ASSIGNED TASK: Each line that contains the word "hàng" is to be copied from the records below.

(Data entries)
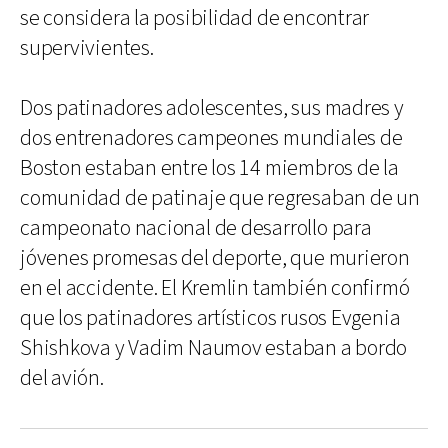
se considera la posibilidad de encontrar
supervivientes.
Dos patinadores adolescentes, sus madres y
dos entrenadores campeones mundiales de
Boston estaban entre los 14 miembros de la
comunidad de patinaje que regresaban de un
campeonato nacional de desarrollo para
jóvenes promesas del deporte, que murieron
en el accidente. El Kremlin también confirmó
que los patinadores artísticos rusos Evgenia
Shishkova y Vadim Naumov estaban a bordo
del avión.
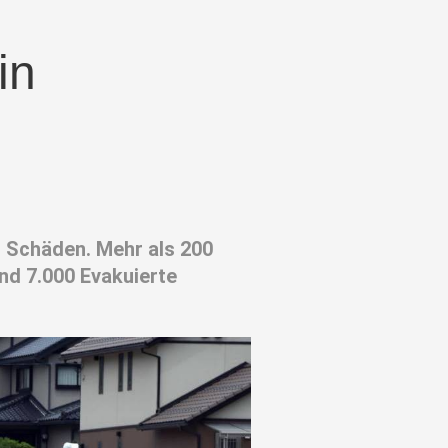
in
n Schäden. Mehr als 200
nd 7.000 Evakuierte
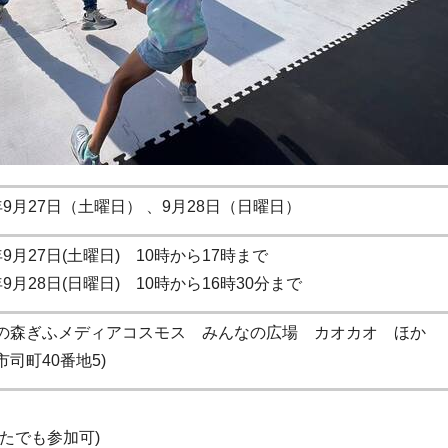
年9月27日（土曜日） 、9月28日（日曜日）
9月27日(土曜日) 10時から17時まで
9月28日(日曜日) 10時から16時30分まで
の森ぎふメディアコスモス みんなの広場 カオカオ ほか
司町40番地5)
たでも参加可)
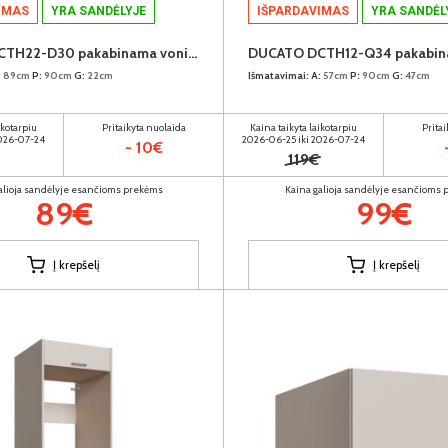
IMAS
YRA SANDĖLYJE
IŠPARDAVIMAS
YRA SANDĖL
DUCATO DCTH22-D30 pakabinama vonios spintelė su veidrodžiu
:
89cm
P:
90cm
G:
22cm
Išmatavimai:
A:
57cm
P:
90cm
G:
47cm
ikotarpiu
Pritaikyta nuolaida
Kaina taikyta laikotarpiu
Prita
2026-07-24
2026-06-25 iki 2026-07-24
- 10€
119€
alioja sandėlyje esančioms prekėms
Kaina galioja sandėlyje esančioms
89€
99€
Į krepšelį
Į krepšelį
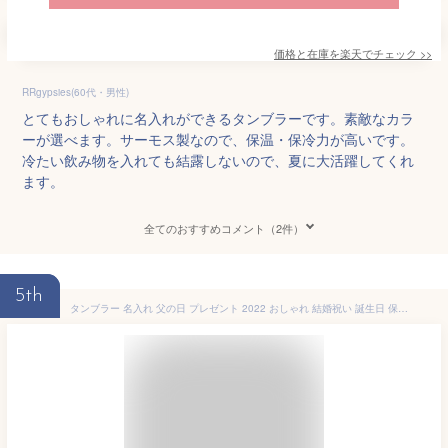
価格と在庫を
楽天
でチェック
>>
RRgypsies(60代・男性)
とてもおしゃれに名入れができるタンブラーです。素敵なカラ
ーが選べます。サーモス製なので、保温・保冷力が高いです。
冷たい飲み物を入れても結露しないので、夏に大活躍してくれ
ます。
全てのおすすめコメント（2件）
5th
タンブラー 名入れ 父の日 プレゼント 2022 おしゃれ 結婚祝い 誕生日 保温 保冷 実用的 真空断熱 食器 ピンク シルバー デザインネーム 370ml 実用的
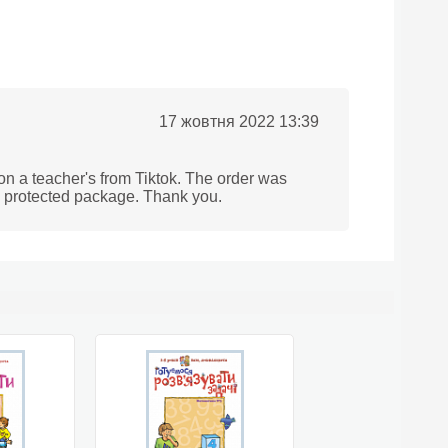
17 жовтня 2022 13:39
on a teacher's from Tiktok. The order was
l protected package. Thank you.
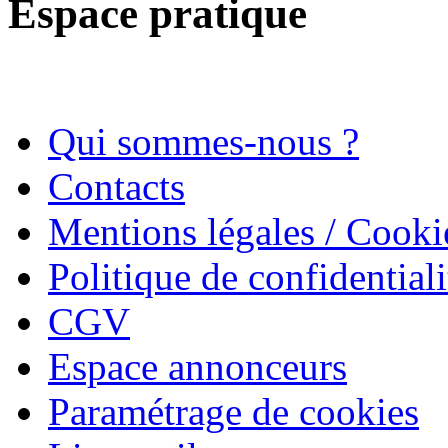
Espace pratique
Qui sommes-nous ?
Contacts
Mentions légales / Cooki
Politique de confidentiali
CGV
Espace annonceurs
Paramétrage de cookies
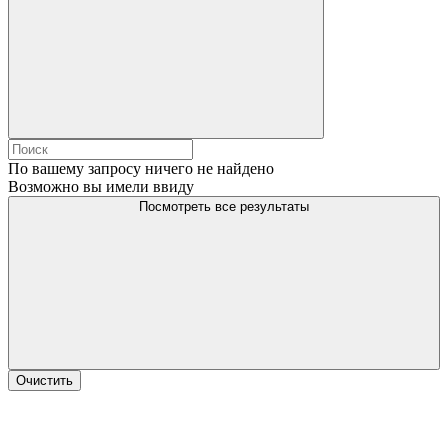
По вашему запросу ничего не найдено
Возможно вы имели ввиду
Посмотреть все результаты
Очистить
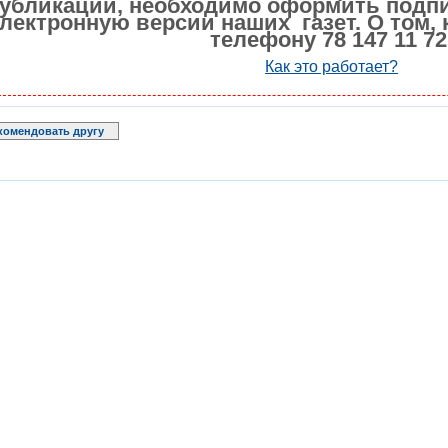
убликации, необходимо оформить подпи
лектронную версии наших газет. О том, 
телефону 78 147 11 72
Как это работает?
комендовать другу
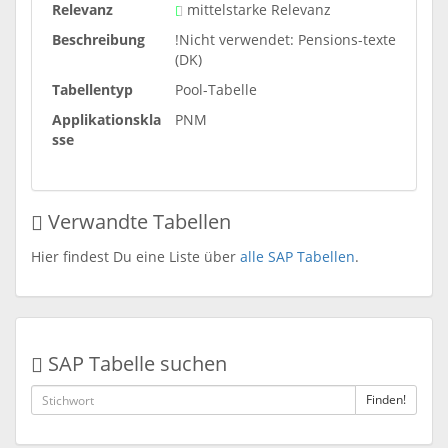
Relevanz
mittelstarke Relevanz
Beschreibung
!Nicht verwendet: Pensions-texte
(DK)
Tabellentyp
Pool-Tabelle
Applikationskla
PNM
sse
Verwandte Tabellen
Hier findest Du eine Liste über
alle SAP Tabellen
.
SAP Tabelle suchen
Finden!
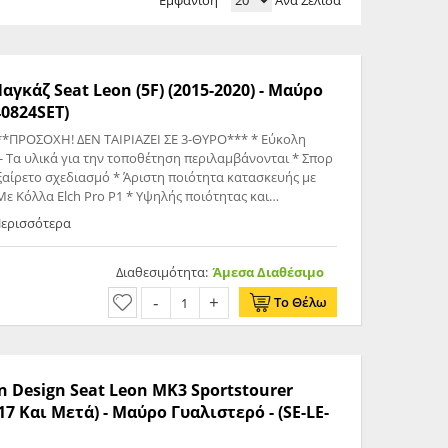
Εμφάνιση
Ανά Σελίδα
αγκάζ Seat Leon (5F) (2015-2020) - Μαύρο
40824SET)
 Τα υλικά για την τοποθέτηση περιλαμβάνονται * Σπορ
ξαίρετο σχεδιασμό * Άριστη ποιότητα κατασκευής με
 μόνιμη, ασφαλή και αδιάβροχη κόλληση εξαρτημάτων
Περισσότερα
ή πρόσφυση, τριβόμενη, σπατουλαριστή, μη διαβρωτική
Η Συσκευασία Περιλαμβάνει: - 1x Αεροτομή / Spoiler - 2x Κόλλα Elch Pro P1
Διαθεσιμότητα:
Άμεσα Διαθέσιμο
Το Θέλω
n Design Seat Leon MK3 Sportstourer
017 Και Μετά) - Μαύρο Γυαλιστερό - (SE-LE-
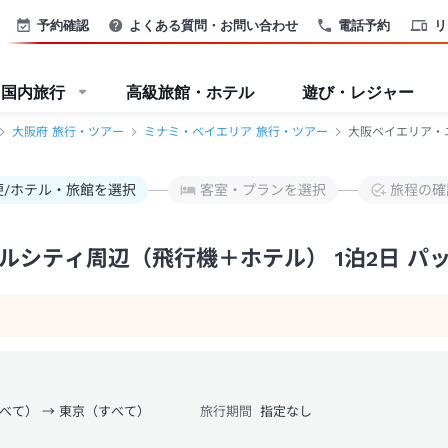
ホテル）パック・ツアー-JTB
予約確認
よくある質問・お問い合わせ
電話予約
リ
国内旅行
高級旅館・ホテル
遊び・レジャー
大阪府 旅行・ツアー
ミナミ・ベイエリア 旅行・ツアー
大阪ベイエリア・
便/ホテル・旅館を選択
客室・プランを選択
旅程の確
シティ周辺（飛行機＋ホテル） 1泊2日 パ
べて） → 東京（すべて）
旅行期間
指定なし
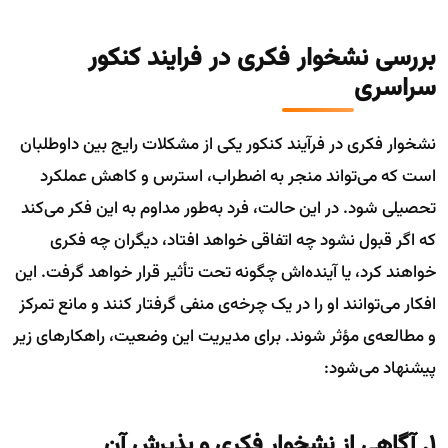
بررسی نشخوار فکری در فرایند کنکور
سراسری
نشخوار فکری در فرآیند کنکور یکی از مشکلات رایج بین داوطلبان
است که می‌تواند منجر به اضطراب، استرس و کاهش عملکرد
تحصیلی شود. در این حالت، فرد به‌طور مداوم به این فکر می‌کند
که اگر قبول نشود چه اتفاقی خواهد افتاد، دیگران چه فکری
خواهند کرد، یا آینده‌اش چگونه تحت تأثیر قرار خواهد گرفت. این
افکار می‌توانند او را در یک چرخه‌ی منفی گرفتار کنند و مانع تمرکز
و مطالعه‌ی مؤثر شوند. برای مدیریت این وضعیت، راهکارهای زیر
پیشنهاد می‌شود:
۱. آگاهی از نشخوار فکری و پذیرش آن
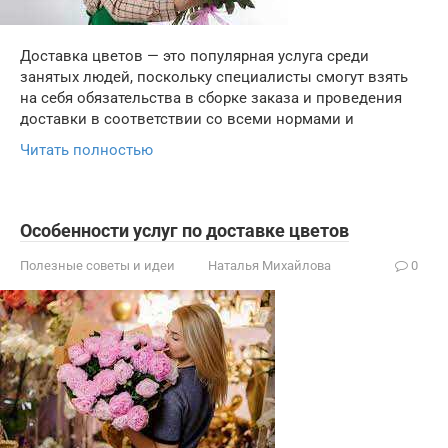
Доставка цветов — это популярная услуга среди
занятых людей, поскольку специалисты смогут взять
на себя обязательства в сборке заказа и проведения
доставки в соответствии со всеми нормами и
Читать полностью
Особенности услуг по доставке цветов
Полезные советы и идеи
Наталья Михайлова
0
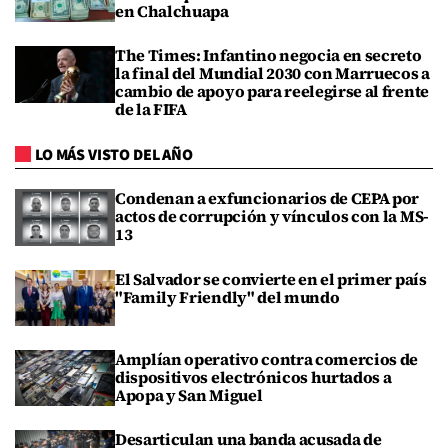
en Chalchuapa
The Times: Infantino negocia en secreto
la final del Mundial 2030 con Marruecos a
cambio de apoyo para reelegirse al frente
de la FIFA
LO MÁS VISTO DEL AÑO
Condenan a exfuncionarios de CEPA por
actos de corrupción y vínculos con la MS-
13
El Salvador se convierte en el primer país
"Family Friendly" del mundo
Amplían operativo contra comercios de
dispositivos electrónicos hurtados a
Apopa y San Miguel
Desarticulan una banda acusada de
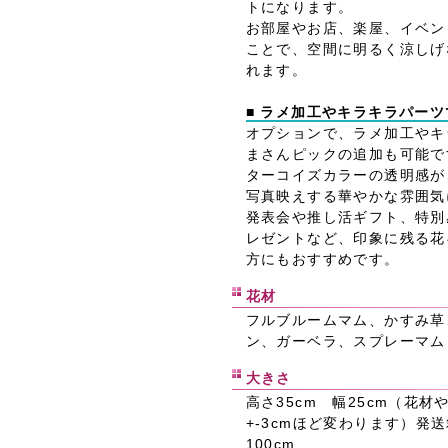
トになります。
お部屋やお店、楽屋、イベン
ことで、空間に明るく涼しげ
れます。
■ ラメ加工やキラキラパー
オプションで、ラメ加工やキ
まさんピックの追加も可能で
ターコイズカラーの透明感が
写真映えする華やかな雰囲気
発表会や推し活ギフト、特別
レゼントなど、印象に残る花
方にもおすすめです。
花材
フルブルームマム、かすみ草
ン、ガーベラ、スプレーマム
大きさ
高さ35cm 幅25cm（花
+-3cmほど変わります）発
100cm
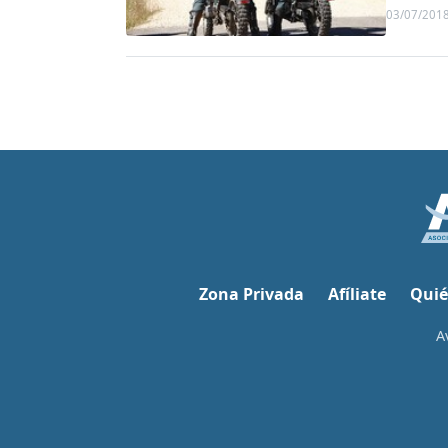
03/07/201
Zona Privada
Afíliate
Quié
A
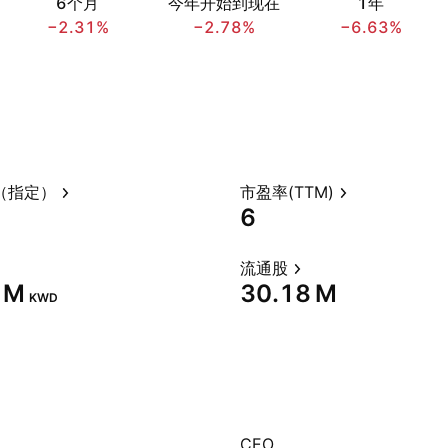
6个月
今年开始到现在
1年
−2.31%
−2.78%
−6.63%
（指定）
市盈率(TTM)
6
流通股
 M‬
‪30.18 M‬
KWD
CEO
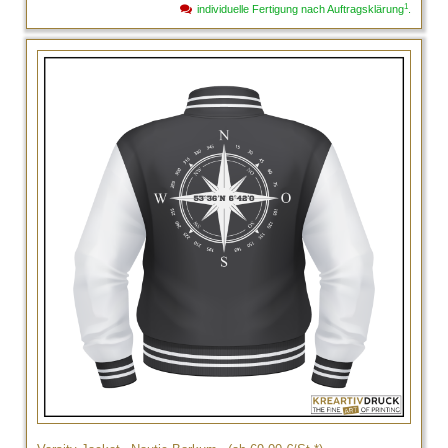
1
individuelle Fertigung nach Auftragsklärung
.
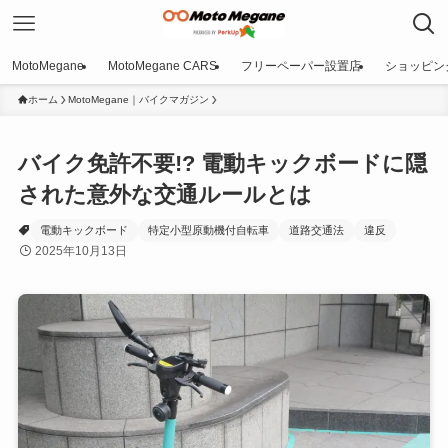
MotoMegane
MotoMegane CARS
フリーペーパー設置店
ショッピン
ホーム
MotoMegane｜バイクマガジン
バイク免許不要!? 電動キックボードに隠
された意外な交通ルールとは
電動キックボード
特定小型原動機付自転車
道路交通法
違反
2025年10月13日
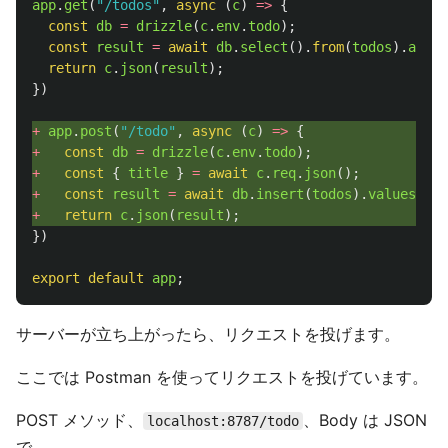
app
.
get
(
"
/todos
"
,
async 
(
c
)
=>
{
const
db
=
drizzle
(
c
.
env
.
todo
);
const
result
=
await
db
.
select
().
from
(
todos
).
all
()
return
c
.
json
(
result
);
})
+ 
app
.
post
(
"
/todo
"
,
async 
(
c
)
=>
{
+ 
const
db
=
drizzle
(
c
.
env
.
todo
);
+ 
const
{
title
}
=
await
c
.
req
.
json
();
+ 
const
result
=
await
db
.
insert
(
todos
).
values
({
t
+ 
return
c
.
json
(
result
);
})
export
default
app
;
サーバーが立ち上がったら、リクエストを投げます。
ここでは Postman を使ってリクエストを投げています。
POST メソッド、
、Body は JSON
localhost:8787/todo
で、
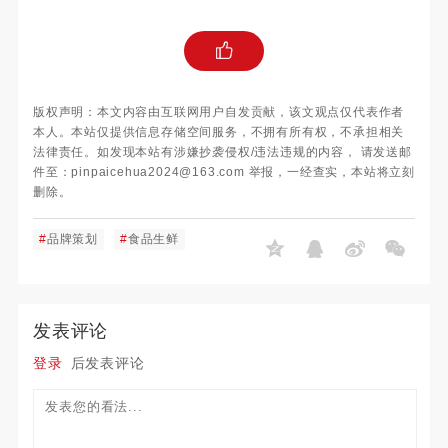
版权声明：本文内容由互联网用户自发贡献，该文观点仅代表作者
本人。本站仅提供信息存储空间服务，不拥有所有权，不承担相关
法律责任。如发现本站有涉嫌抄袭侵权/违法违规的内容， 请发送邮
件至：pinpaicehua2024@163.com 举报，一经查实，本站将立刻
删除。
#
品牌策划
#
食品生鲜
发表评论
登录
后发表评论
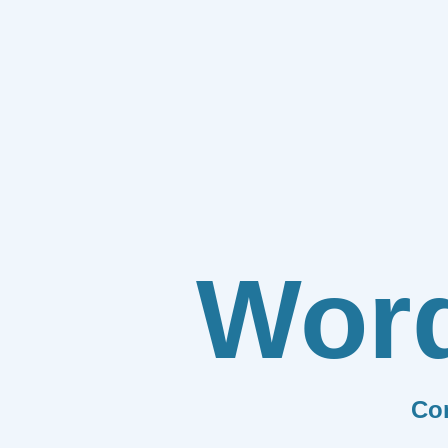
Wor
Co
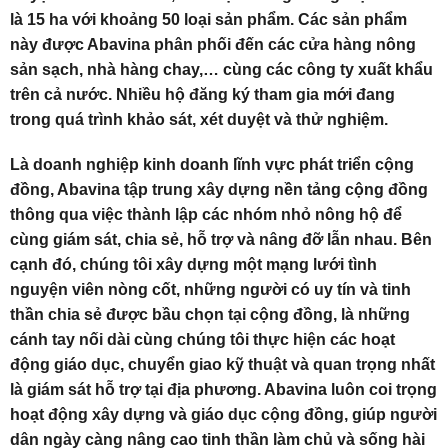
là 15 ha với khoảng 50 loại sản phẩm. Các sản phẩm
này được Abavina phân phối đến các cửa hàng nông
sản sạch, nhà hàng chay,… cùng các công ty xuất khẩu
trên cả nước. Nhiều hộ đăng ký tham gia mới đang
trong quá trình khảo sát, xét duyệt và thử nghiệm.
Là doanh nghiệp kinh doanh lĩnh vực phát triển cộng
đồng, Abavina tập trung xây dựng nền tảng cộng đồng
thông qua việc thành lập các nhóm nhỏ nông hộ để
cùng giám sát, chia sẻ, hỗ trợ và nâng đỡ lẫn nhau. Bên
cạnh đó, chúng tôi xây dựng một mạng lưới tình
nguyện viên nòng cốt, những người có uy tín và tinh
thần chia sẻ được bầu chọn tại cộng đồng, là những
cánh tay nối dài cùng chúng tôi thực hiện các hoạt
động giáo dục, chuyển giao kỹ thuật và quan trọng nhất
là giám sát hỗ trợ tại địa phương. Abavina luôn coi trọng
hoạt động xây dựng và giáo dục cộng đồng, giúp người
dân ngày càng nâng cao tinh thần làm chủ và sống hài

TASK ANSWER:
này được Abavina phân phối đến các cửa hàng nông
sản sạch, nhà hàng chay,… cùng các công ty xuất khẩu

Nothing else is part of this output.